Our young friend, the gunslinger, goes hunting with his dad who has 30 years experience carefully stalking his prey and hunting them down. As the two of them head out toward the forest, gunslinger says to his dad; "Hey dad! Let’s run into the forest and shoot us a deer"!
Dad replies; "No, gunslinger; let’s quietly walk into the forest, hide ourselves, and wait for the deer to come out, once they are in perfect position, we shoot them all".
Patience is a key discipline of trading. It is ideal to wait for the market to move to a level of high probability to enter a trade, but waiting for the market to arrive at your prospective entry point can be no fun.
The human mind views making money as an enjoyable experience, because it inspires dreams of all the things one can have and do if they make a lot of money. For some reason, trading is considered an easy, or convenient, way to make a lot of money, but people do not resolve themselves to the fact that it is neither convenient, nor easy. In fact, people may find it so inconvenient, combined with their greedy desires to make money; they will frequently put on a trade without premise, because they are unwilling to wait for the proper time to enter a trade. They want to run into the bush and shoot at the first deer, regardless of what the probability is of hitting it.
I can assure you that this approach to trading will cause great pain, suffering and financial loss. Although the wait may seem agonizing at the time, I would prefer to endure a lengthy period of stalking a decisively good trade, rather than taking a shot in the dark and have to suffer through the pain of a poor decision. An irrational shot in the dark trade 8
typically results from focusing on greed and the thrill of making money, rather than possibility of loss and pain.

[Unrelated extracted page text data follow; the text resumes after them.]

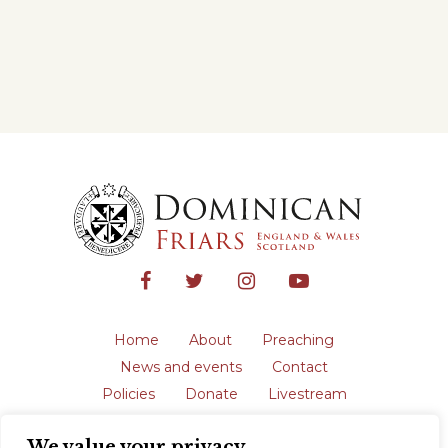
Home
About
Preaching
News and events
Contact
Policies
Donate
Livestream
Safeguarding
We value your privacy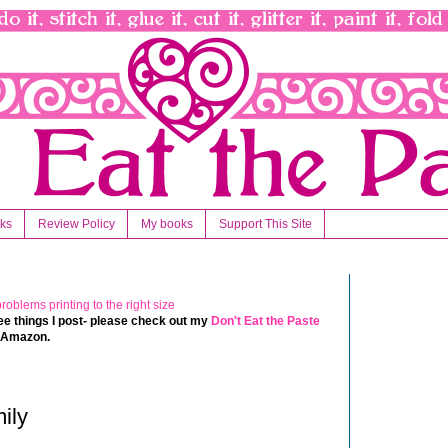
nks
Review Policy
My books
Support This Site
 free things I post- please check out my
Don't Eat the Paste
t Amazon.
ily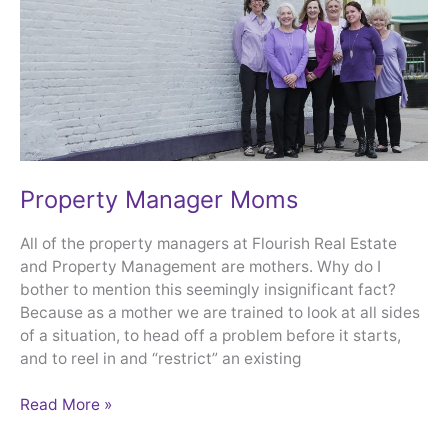
Property Manager Moms
All of the property managers at Flourish Real Estate
and Property Management are mothers. Why do I
bother to mention this seemingly insignificant fact?
Because as a mother we are trained to look at all sides
of a situation, to head off a problem before it starts,
and to reel in and “restrict” an existing
Read More »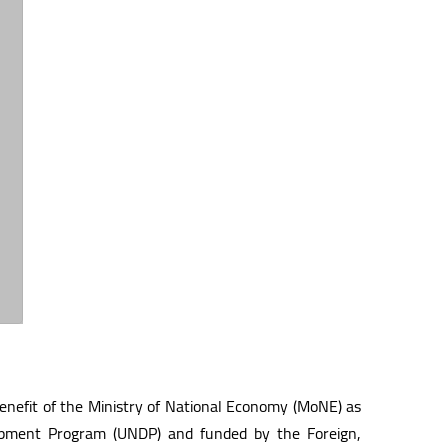
benefit of the Ministry of National Economy (MoNE) as
lopment Program (UNDP) and funded by the Foreign,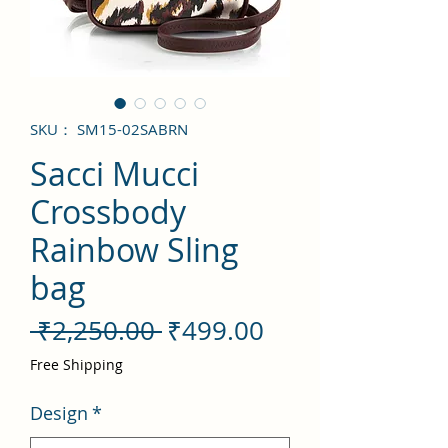
SKU： SM15-02SABRN
Sacci Mucci
Crossbody
Rainbow Sling
bag
通
セ
 ₹2,250.00 
₹499.00
常
ー
Free Shipping
価
ル
Design
*
格
価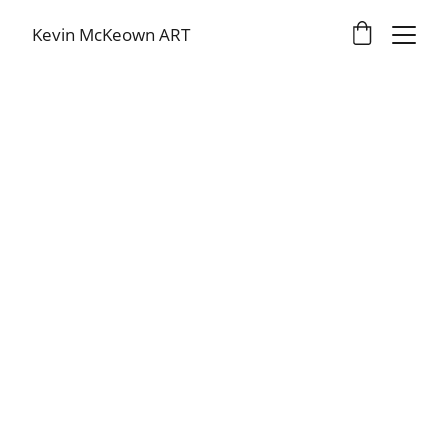
Kevin McKeown ART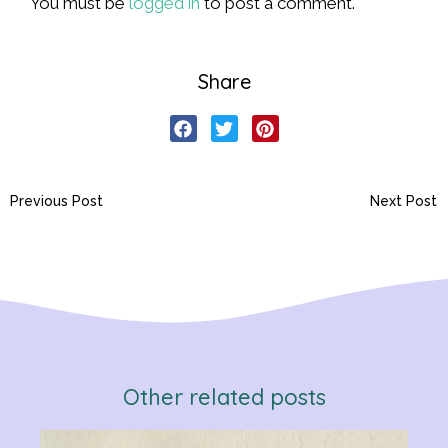
You must be
logged in
to post a comment.
Share
Previous Post
Next Post
Other related posts
Verb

The markets will often go through a long period of consolidation or confused price action, which does not lend to good trading opportunities. If you do not have the ability to recognize and admit to the reality that the conditions for trading are undesirable, you will probably lose. If the market does not make sense to you, then stay out! On the contrary, the ability to wait through market indecision can pay very well when one side of the market begins to take control. You will end up with a twofold benefit; you will save from losing money in the choppy conditions, and you may reap considerable benefit when the market breaks out.
If you run into the market like a gunslinger and begin to shoot at anything that moves, you will probably have run out of bullets when a prime target walks right in front of you.
Becoming a good trader to me is not about wins and losses, but knowing when to trade (that will take care of the wins and losses). That has become more clear to me this month than ever. Part of becoming a good trader is accepting certain trues whether you want to or not. Being stubborn only sets you back. Chris's techniques have enabled me to grow my account consistantly. Once you are consistantly growing, you must take the next step of growth which is looking at the overall environment and recognizing whether it is a higher risk and less probable one or continue trading away. This is where I think I need to focus my efforts more, just to insure that I am the trader I need to be to bring ultimate success.